CW: Did you travel outside of Dublin while abroad? What's your best advice for other students planning weekend adventures?
LA: I loved Dublin and all of Ireland. However, I really took advantage of being able to travel to other European cities! I was able to go to London, Belfast, Madrid, Barcelona, Amsterdam, Prague, Paris, Athens, and Santorini. My favorite was Amsterdam! My advice for other students would be to be sure to include international travel in your budget. I ended up spending much more money than expected because I had no idea how much I would end up traveling. RyanAir will become your best friend! It is not luxurious traveling by any means. However, it will be much cheaper than trying to travel with a bigger airline.
CW: What were you most worried about before you left for Dublin? What happened in reality?
LA: I was really nervous about being too homesick while living abroad. I missed home a lot as a freshman in college, and thought this would be the same case when I arrived in Dublin. I even came close to convincing myself not to go abroad, or at least do a shorter period of time abroad. However, the CAPA advisors were really helpful with convincing me to be strong about it. They made me realize that it would be a once in a lifetime opportunity! When I finally arrived in Dublin, I realized that I was far too busy to be homesick at all.

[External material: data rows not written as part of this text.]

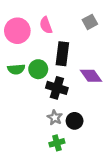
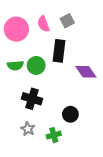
gray square: (90, 22) -> (67, 21), moved
black cross: (57, 88) -> (32, 99), moved
gray star: (55, 118) -> (28, 129), moved

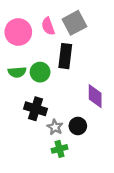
gray square: (67, 21) -> (74, 23), size x1.5
purple diamond: (86, 72) -> (95, 96), moved, turned 35
gray star: (28, 129) -> (55, 127), moved

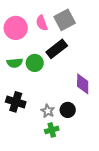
black rectangle: (65, 56) -> (57, 49), turned 45
black cross: (35, 109) -> (16, 102), moved

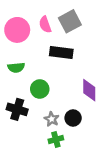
black rectangle: (57, 49) -> (61, 52), turned 45
green circle: (35, 63) -> (40, 89), moved

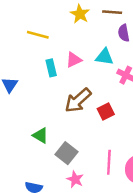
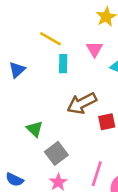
yellow line: (38, 35) -> (50, 39), moved
pink triangle: (74, 60) -> (95, 49), moved, turned -49

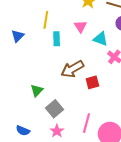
yellow line: (50, 39) -> (46, 20), turned 72
blue triangle: (17, 70) -> (18, 36), moved
green triangle: (35, 129) -> (37, 90), turned 32

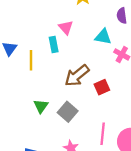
yellow line: (46, 20) -> (31, 60), moved
pink triangle: (80, 26) -> (66, 28), moved
gray square: (54, 109) -> (68, 112), moved

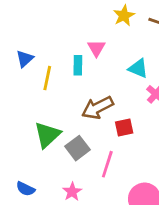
green triangle: (41, 106) -> (47, 135), size x1.5
pink line: (103, 134) -> (107, 164), moved

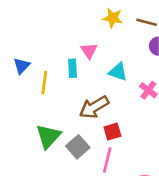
yellow star: (124, 16) -> (113, 18), turned -30
cyan triangle: (138, 68) -> (118, 72), moved
red square: (124, 127) -> (112, 132), moved

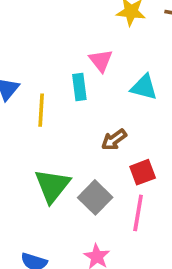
brown arrow: (94, 107) -> (114, 140), size x0.6

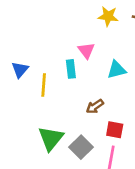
cyan triangle: (144, 87) -> (117, 70), turned -30
red square: (143, 172) -> (115, 130), turned 30

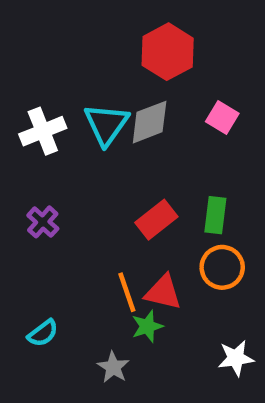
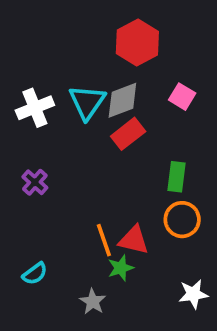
red rectangle: (156, 220) -> (128, 134), moved

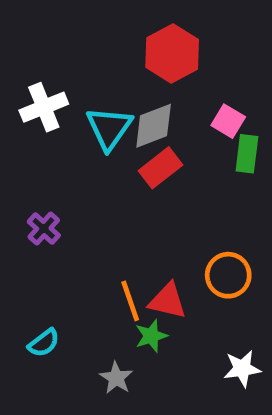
white cross: (35, 108) -> (44, 107), moved
green rectangle: (177, 177) -> (247, 154), moved

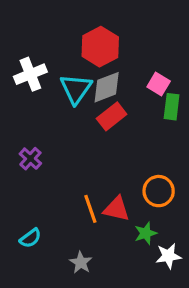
red hexagon: (172, 53) -> (100, 47), moved
green star: (151, 336) -> (146, 233), moved

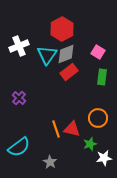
green rectangle: (172, 107) -> (102, 77), moved
cyan semicircle: (30, 238) -> (19, 147), size x1.6

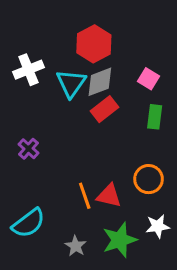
green star: (90, 144) -> (120, 240), moved, size x1.6
white star: (104, 158) -> (158, 226), moved

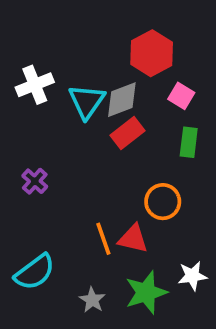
red hexagon: (94, 44) -> (152, 53), moved
orange circle: (149, 179) -> (163, 202), moved

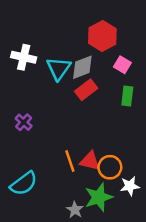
white cross: (35, 85) -> (24, 57), turned 35
orange circle: (163, 202) -> (110, 167), moved
gray star: (92, 300) -> (75, 210), moved

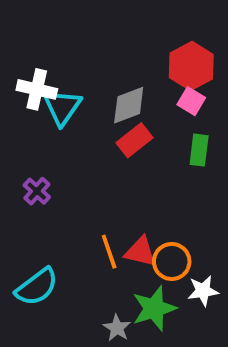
red hexagon: (102, 36) -> (191, 66), moved
cyan triangle: (59, 69) -> (62, 107), moved

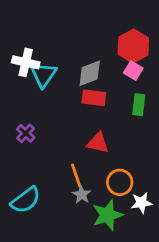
red rectangle: (135, 140) -> (94, 98), turned 45
red triangle: (140, 252) -> (98, 143), moved
gray star: (117, 328) -> (82, 195), moved

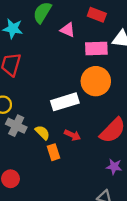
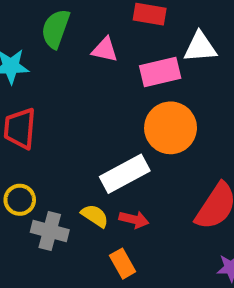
yellow semicircle: (42, 133) -> (95, 216), moved
red arrow: (73, 135) -> (134, 220), moved

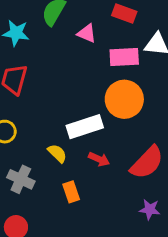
red arrow: (134, 220) -> (99, 159), moved
gray cross: (50, 231) -> (21, 179), moved

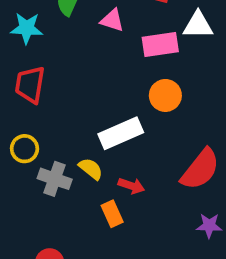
orange circle: (124, 99) -> (165, 95), size x0.7
red arrow: (99, 159) -> (131, 186), moved
gray cross: (21, 179) -> (55, 179), moved

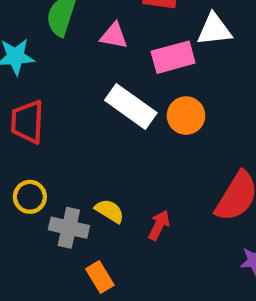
white rectangle: (121, 133) -> (131, 106), moved, turned 66
red arrow: (131, 186) -> (159, 225), turned -75
orange rectangle: (112, 214) -> (100, 277), moved

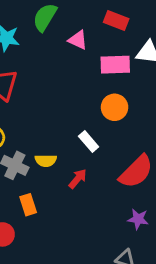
white rectangle: (131, 106) -> (89, 142), moved, size x0.6
yellow semicircle: (110, 211) -> (46, 161), turned 135

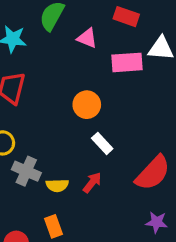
orange circle: (115, 107) -> (87, 105), moved
yellow semicircle: (46, 161) -> (57, 185), moved
orange rectangle: (28, 205) -> (54, 226), moved

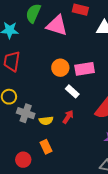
pink triangle: (87, 38) -> (57, 26), size x1.6
pink rectangle: (127, 62) -> (85, 69), moved

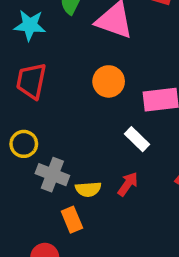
orange circle: (60, 68) -> (109, 81), moved
orange rectangle: (46, 147) -> (72, 220), moved

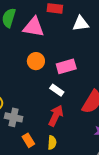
red arrow: (128, 184) -> (56, 116), size x1.5
yellow semicircle: (88, 189) -> (52, 143), moved, turned -72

The CAPA program plans so many activities for you to participate in. This made it easy for me to adjust to the new city, and to meet the other people in my program. I found that I could really relate to all of my roommates. We were all in a new place without knowing anyone, and helped support each other. I still talk to my roommates now, months after our program ended!
CW: Where are the places you've carved out as "Your Dublin" - the places you found outside of the tourist sites, the places that are most meaningful for you? What is special about them?
LA: Each day at my internship, I would have an hour break for lunch. To make the most of my time, I would try to eat quickly and then walk around Merrion Square. It was just a two minute walk from my office, and it was really nice once the weather became warmer. Noshington Café was across the street from Griffith College, and has amazing coffee and food! My usual order would be a soy milk latte and a scone. My roommates and I often ordered burgers from Bunsen, in the city centre. This restaurant literally only makes burgers, fries, and milkshakes! I loved sitting by the river on a nice day, taking in the (occasional) sunshine and watching the happy people walk by.
CW: What personal and professional changes have you seen in yourself since you began your study abroad program?
LA: I have noticed a great deal of changes in myself since I decided to study abroad. I am a much more independent person now. I am typically a homebody, and do not like leaving my hometown for too long. However, being able to live in another country for four months completely changed my thoughts on this. I was able to meet so many new people, and learn to take care of myself.
Professionally, I believe that I am better equipped for the “real world” after graduation. I have been able to observe how to network efficiently, and connect with people from all different backgrounds. These changes are truly going to help me in the future. I would not change my study abroad experience; it shaped who I am today!